A top-level shell loop is provided in main. It prints a prompt for the user and accept user input for a command line. The provided loop (and shell) exits if the user types the Control-D key combination at a prompt, sending the special EOF (end-of-file or end-of-input) character. For each command entered, the main shell loop calls shell_run_command, which is the starting point for your implementation. Currently shell_run_command simply echoes every command.

Replace the body of shell_run_command to determine whether the command is a built or executable command and run it appropriately. The provided code includes stubs for helper functions including shell_run_builtin and shell_run_executable that may help you organize and complete this task.

Much of the actual implementation in both Parts 1 and 2 of this assignment will require calling library functions in C. Our implementation advice will point out which functions are necessary, but it is up to you to read the manual pages and documentation to determine exactly how to use each function. This is to help you practice reading language documentation in general (which is how you will program outside of classes).

Manual Pages and Documentation

This document refers to manual pages for the standard libraries and GNU/Linux user commands. This documentation is available by running the man command or online and contains several sections. 1 is executable commands, 2 is system calls, 3 is library functions. We use standard notation for referencing manual pages. execvp(3) indicates a page about execvp in section 3: run man 3 execvp or look online.

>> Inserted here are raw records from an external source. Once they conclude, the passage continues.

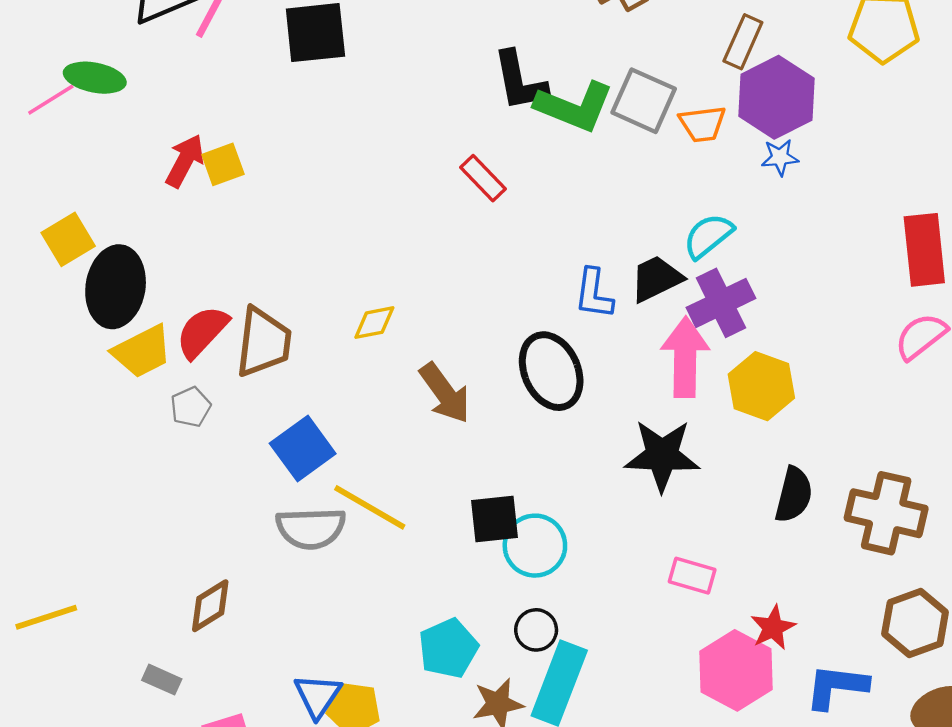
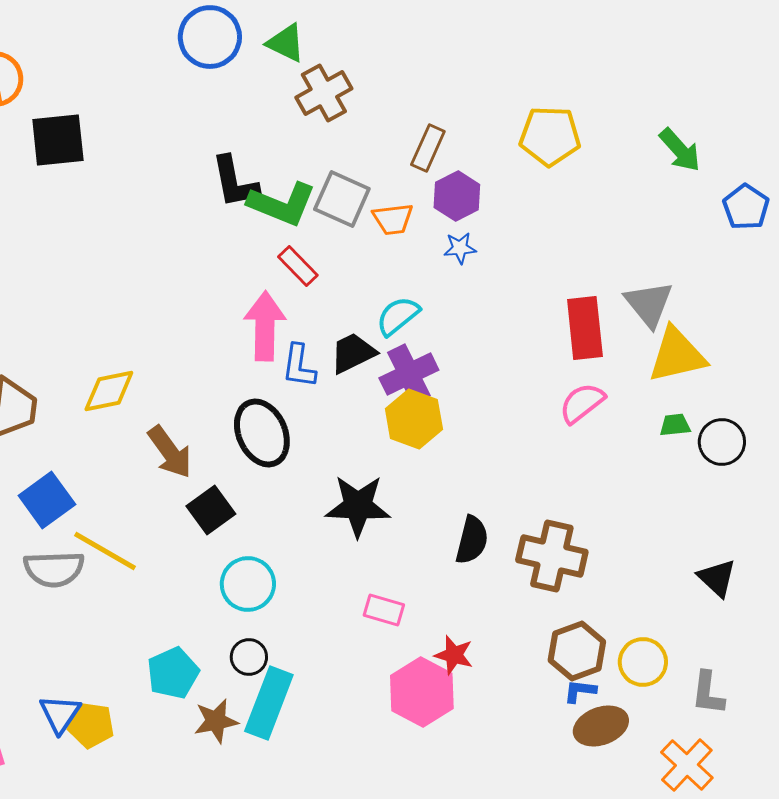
purple hexagon: (776, 97) -> (457, 196), size x0.7
red rectangle: (483, 178) -> (298, 266), moved
yellow diamond: (374, 323) -> (109, 391), size x1.4
pink arrow: (685, 357) -> (265, 326), moved
yellow hexagon: (761, 386) -> (414, 419), moved
black square: (495, 519) -> (211, 510), moved, turned -30
red star: (773, 628) -> (454, 655), turned -30
blue L-shape: (837, 687) -> (580, 691), moved, size x0.6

Manual pages have several key pieces. Typically they list a Synopsis of function signature or command usage and provide a short Description of its behavior, followed by details and options. Pages for system calls or library functions include a section called Return Value. Pay close attention: most of these functions may return special error values that your code should handle.

Built-in Commands

Specification

The shell accepts three built-in commands (more later).

  • exit exits the shell process.
  • cd changes the working directory of the shell.
    • If a path is given as an argument, then cd uses the directory described by that path: cd cs240
    • If no argument is given, then cd uses the directory path given by the HOME environment variable.
    • If more than one argument is given, then cd reports an error to the user (but does not cause the shell to exit).
  • ` ` (the empty command) does nothing: on the user just entering a newline, the shell does not report an error or exit, it simply does nothing and waits for the next command.
  • (Optional) You may optionally implement help, which displays a message listing the usage of all built-in commands that your shell supports. (Yes, this list.) You will add more inPart 2)

Implementation

Implement functionality to handle the cd builtin shell command and the empty command directly in C code in the current process. You may find it helpful to use and extend the shell_run_builtin function, which should act as follows:

  1. If the command is built in, do the command and return true.
  2. If the command is not built in, return false.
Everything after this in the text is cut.